Зура прикрыла глаза, вспоминая остальные подробности сна… снов. Симпатичный парень Милс Тревон, предотвращенные покушения, ящерица эта, докладная записка, праздник летнего солнцестояния, надоедливая проститутка…
— Так, — пробормотала Зура, — объясни пожалуйста, почему мне снится твое прошлое, и в этом прошлом ты объясняешь, что такое бывает, если маг с кем-то переспал? Когда мы с тобой успели потрахаться, и почему я об этом ничего не помню?
В голове у Зуры вертелись самые дикие мысли, но она не спешила озвучивать их вслух. Дважды она в присутствии Лина валялась в полностью бессознательном состоянии; состоянии половой циновки, если называть вещи своими именами. Но Зура уже знала Лина достаточно, чтобы твердо понимать: он ни в коем случае не стал бы насиловать израненную и истекающую кровью женщину. Наконец, были ведь свидетели: Тиан, Антуан…
Лин выпрямился, будто пытаясь за несколько секунд преодолеть многолетнюю сутулость.
— Постарайся, пожалуйста, избегать этой вульгарной манеры речи, — несколько чопорно произнес он. — Мне она не нравится.

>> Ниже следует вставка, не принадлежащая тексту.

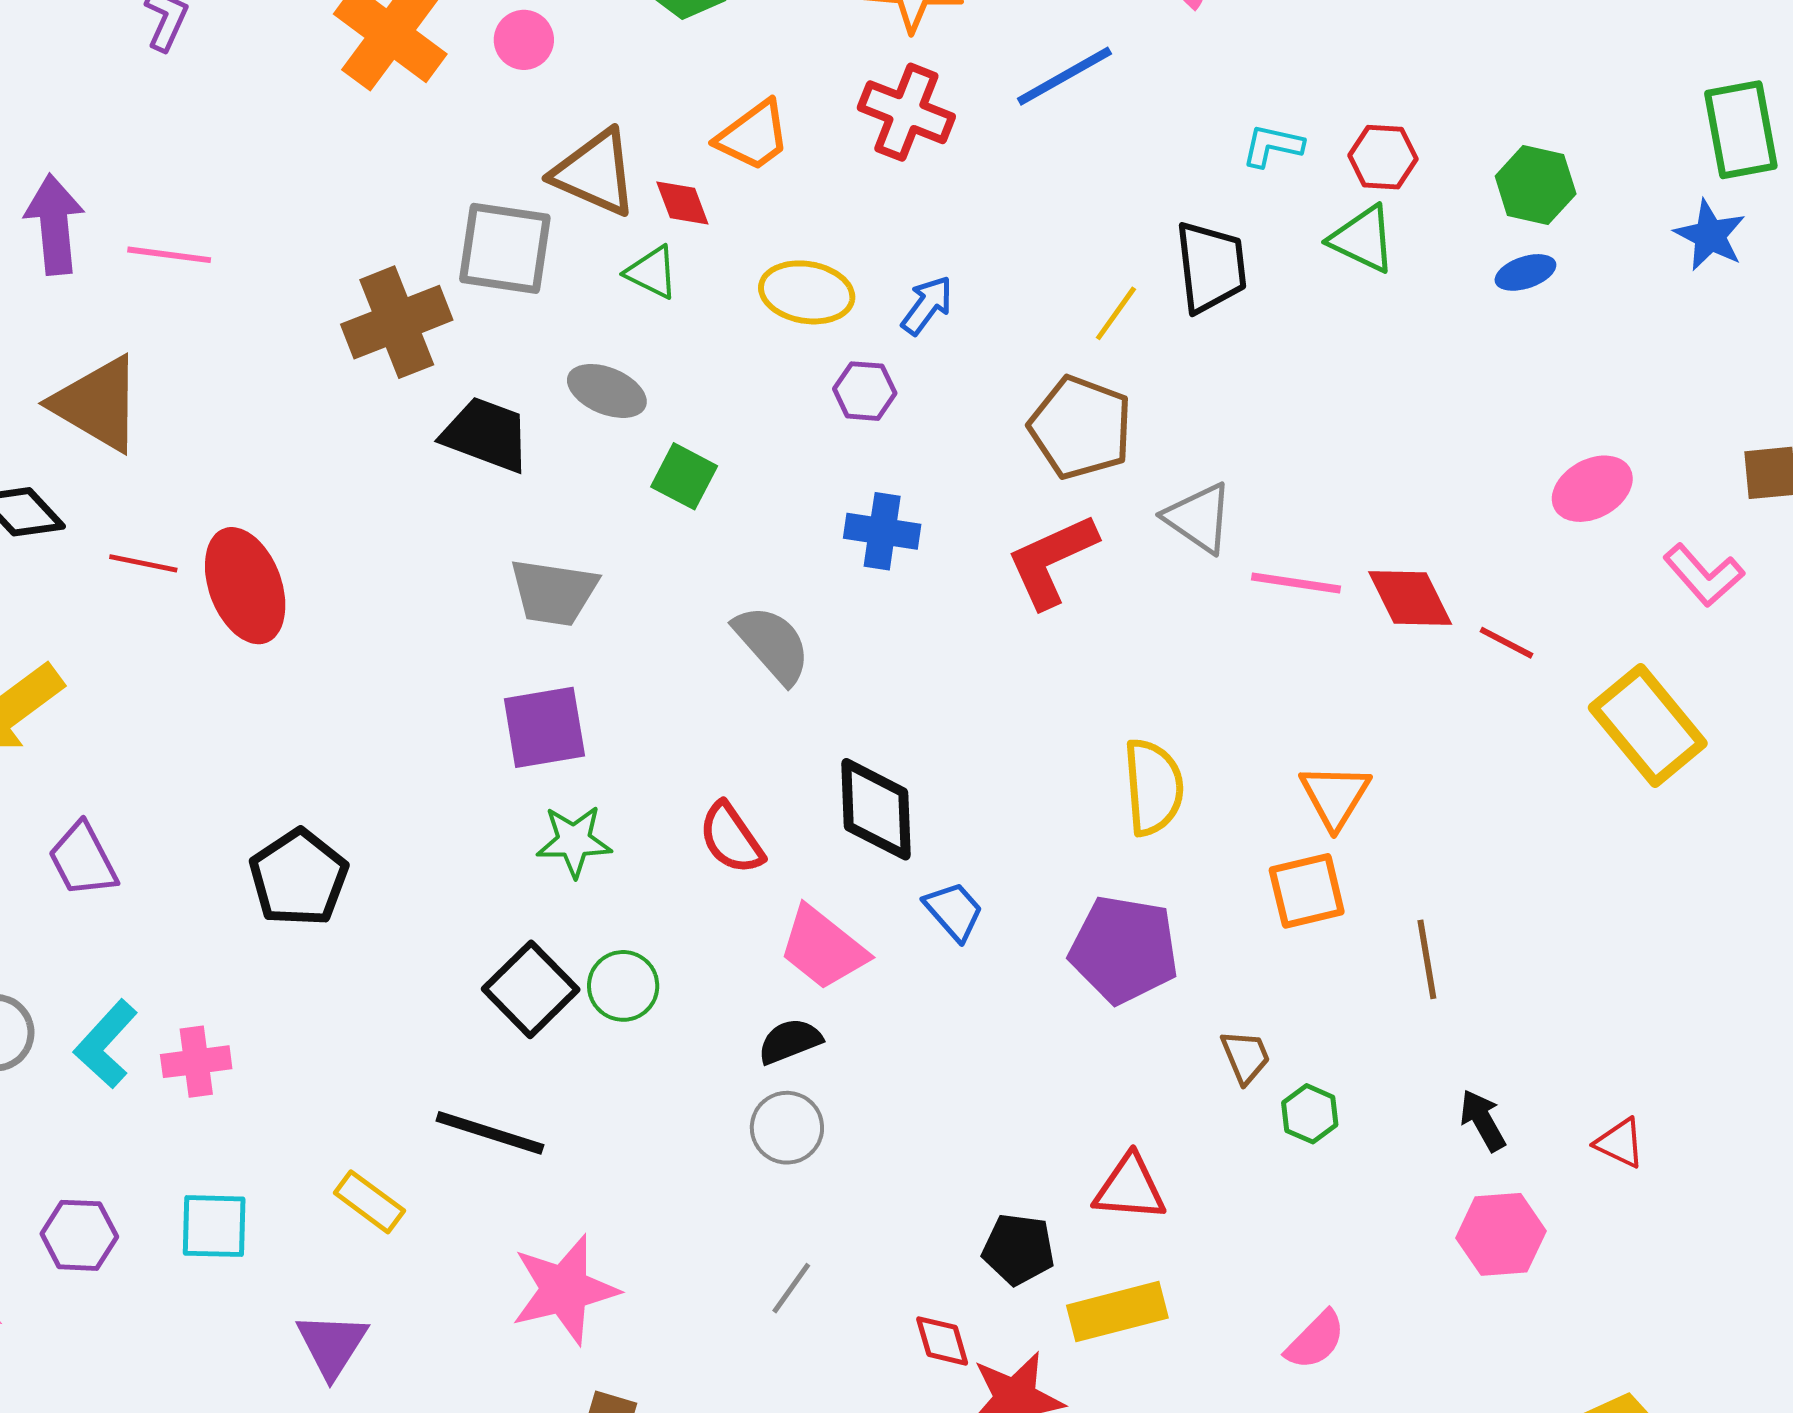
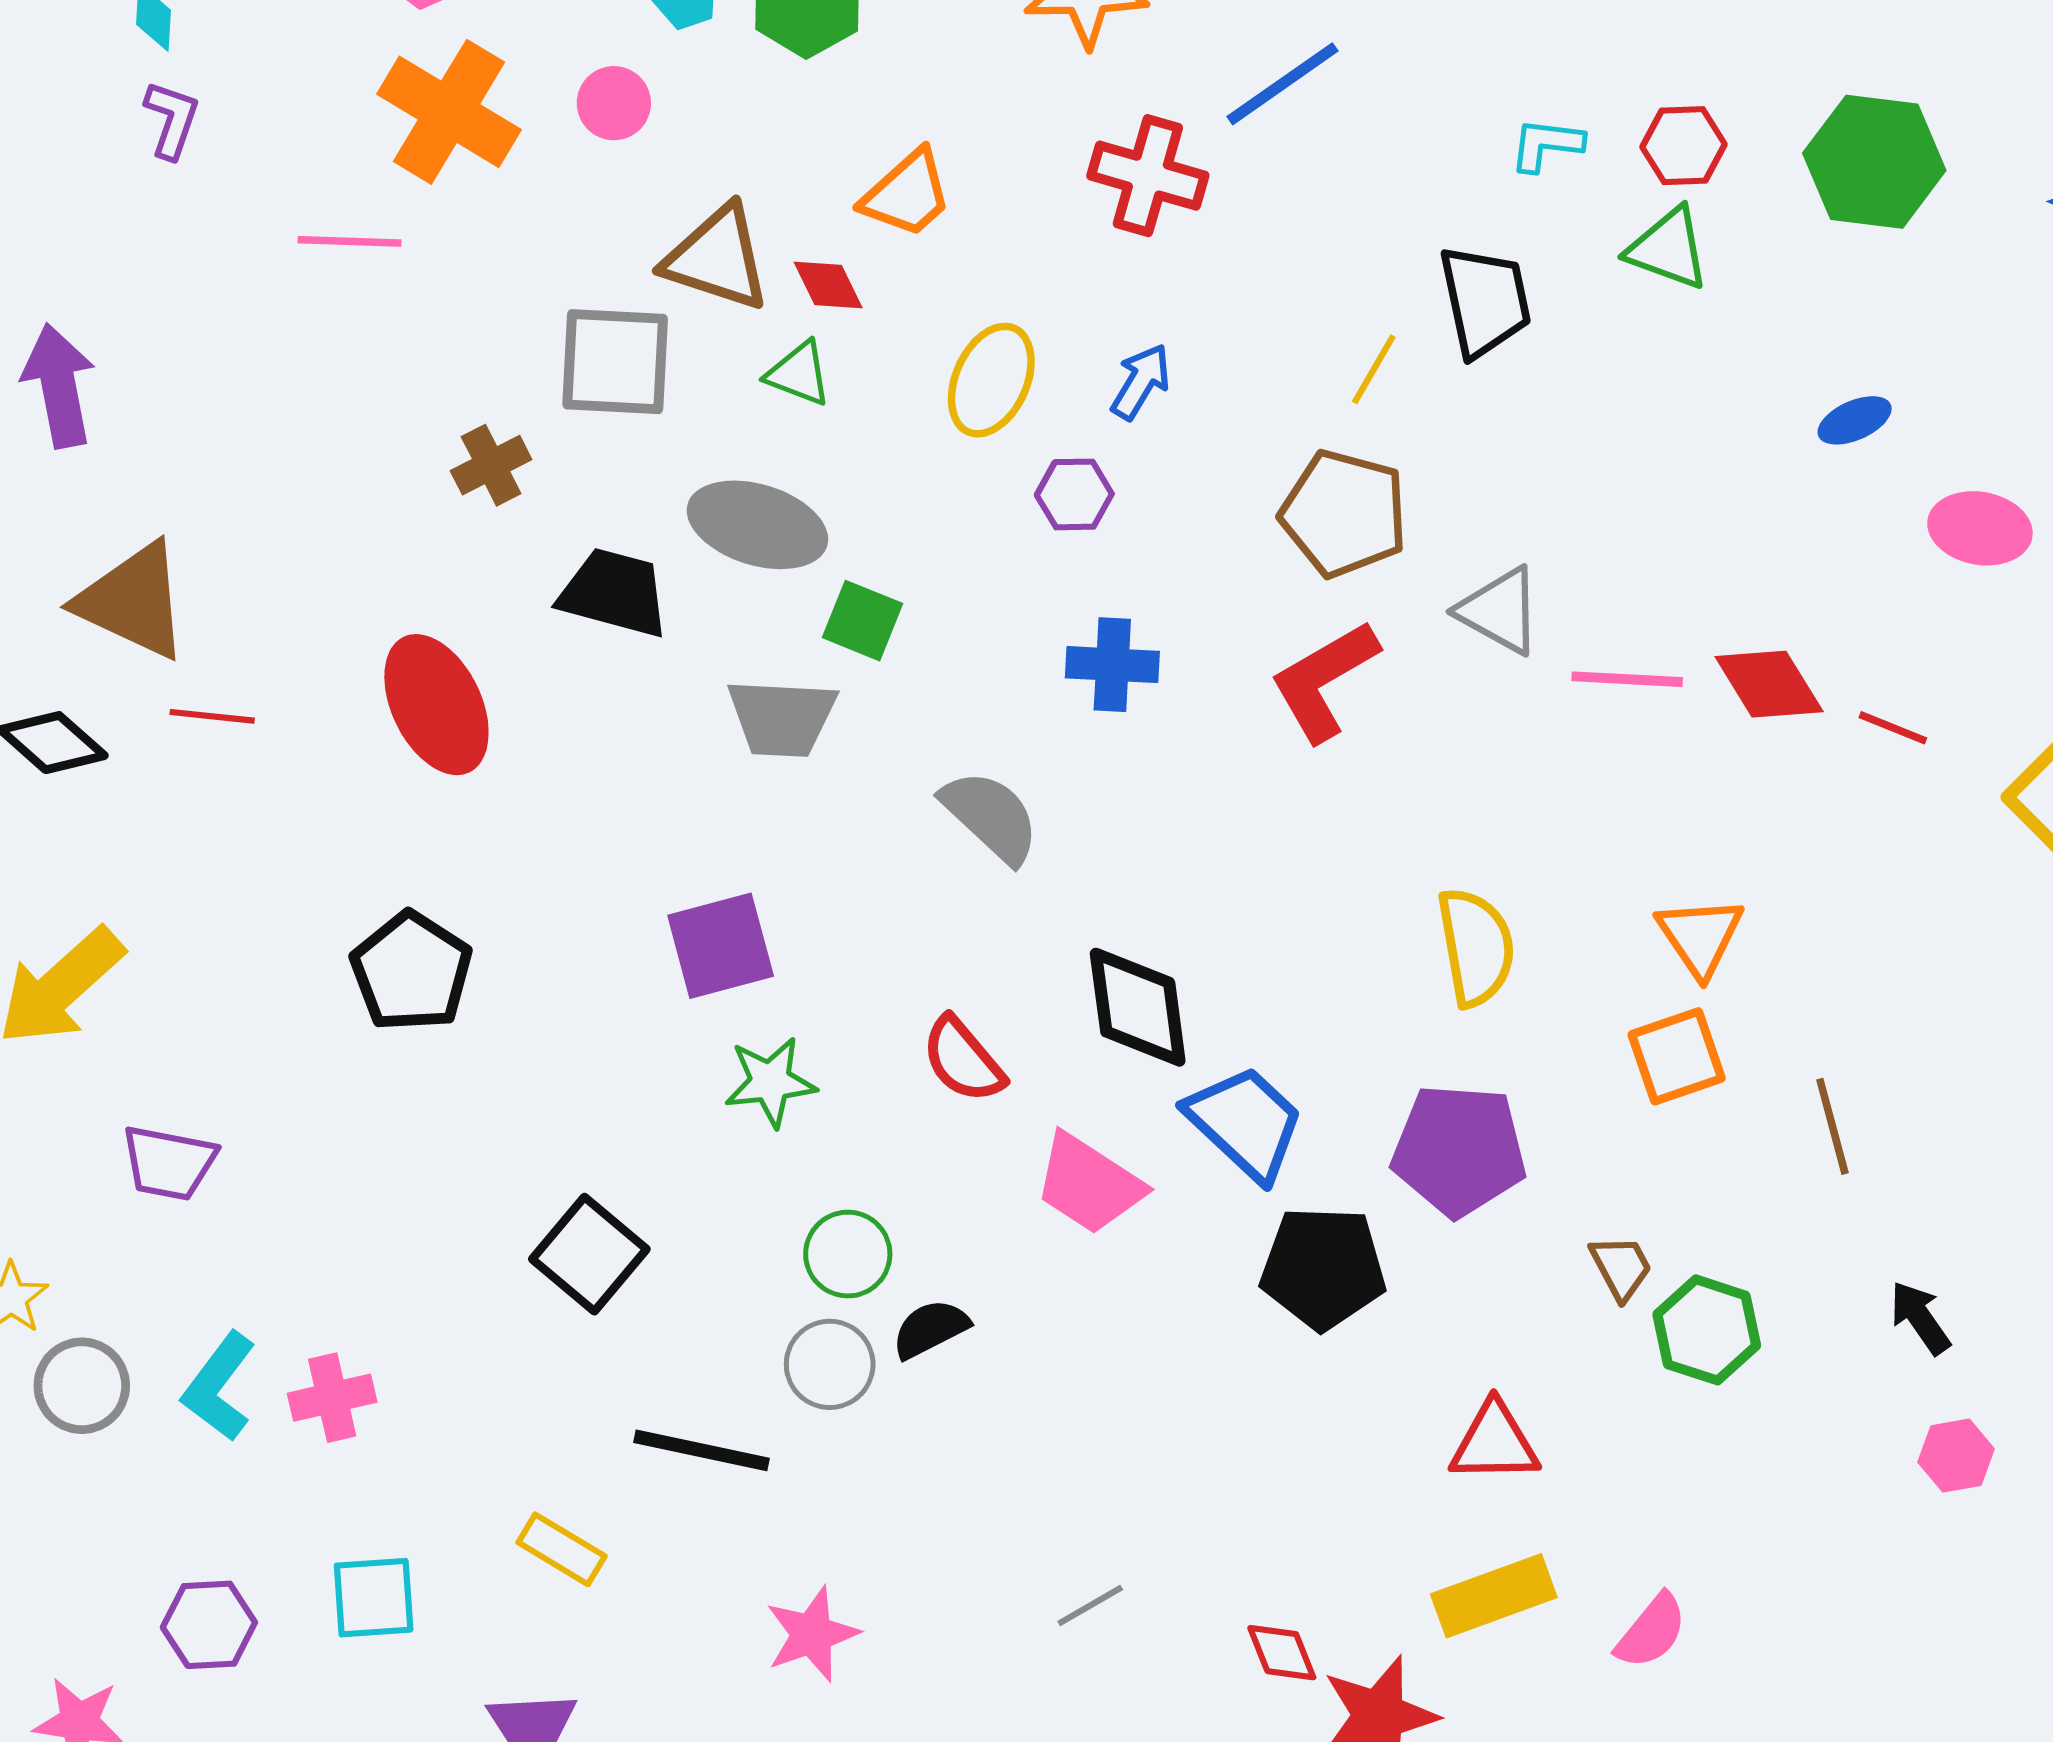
red cross: (906, 112) -> (1148, 176), moved
green hexagon: (1536, 185) -> (1874, 162), size x1.4
pink line: (169, 255) -> (349, 241), moved
blue ellipse: (1525, 272) -> (1855, 420), moved
yellow ellipse: (807, 292) -> (991, 380), turned -70
brown cross: (397, 322) -> (491, 465), size x0.6
gray ellipse: (607, 391) -> (757, 525), size x1.4
pink ellipse: (1592, 489) -> (1980, 528), turned 44
red line: (143, 563) -> (212, 716), moved
red ellipse: (245, 586) -> (436, 705), moved
gray trapezoid: (554, 592) -> (782, 718), moved
purple trapezoid: (83, 860) -> (169, 1163), turned -46
black pentagon: (299, 878) -> (411, 972), moved
blue trapezoid: (954, 911) -> (1245, 1123), size x1.6
black square: (531, 989) -> (589, 1254), moved
black semicircle: (790, 1041) -> (930, 1329), moved
green hexagon: (1310, 1114) -> (1707, 1330), size x1.5
gray circle: (787, 1128) -> (830, 1364), moved
pink hexagon: (1501, 1234) -> (1956, 1456), size x0.7
black pentagon: (1019, 1249) -> (1323, 1268), moved, size x1.4
gray line: (791, 1288) -> (1090, 1605), turned 30
pink star: (565, 1290) -> (812, 1634), size x0.7
pink semicircle: (1315, 1340) -> (1651, 1631), moved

— Ничего не обещаю, — Зура попыталась принять положение поудобнее и поморщилась: раны болели. К тому же, очень хотелось пить. — Что это у тебя в кружке?
— Общеукрепляющий травяной настой.
— А как же твои кофейные зерна?
— Они бодрят хуже. На-ка.
Лин подержал ее голову и помог ей напиться. Вкус был препротивный, почище кофе, но от него действительно как-то сразу прочищалось в голове.
— Зачем ты глотаешь эту гадость? Так все плохо?
— Очень много дел… — Лин присел на стул возле кровати, поставив кружку на колено. — Я к тебе зашел только затем, чтобы отдохнуть. В твоей комнате меня как-то не решаются беспокоить, Тиан всех отгоняет. Но в остальных частях дома он такого сострадания не проявляет. Говорит, что телохранитель, а не наседка.
— Сочувствую, — на деле Зура сочувствия не испытывала: Лин напросился сам. И вообще, он был жив и здоров, это главное. — Ну так все-таки. Почему я вдруг вспоминаю твое прошлое? И… — это ее действительно беспокоило. — Это что, из-за связки? Потому что если ты вдруг начнешь вспоминать мое…
— Нет-нет, — Лин помотал головой. — Не из-за связки. Ну или… не только из-за нее, хотя она могла усилить эффект. Это из-за того, что я перелил тебе свою кровь.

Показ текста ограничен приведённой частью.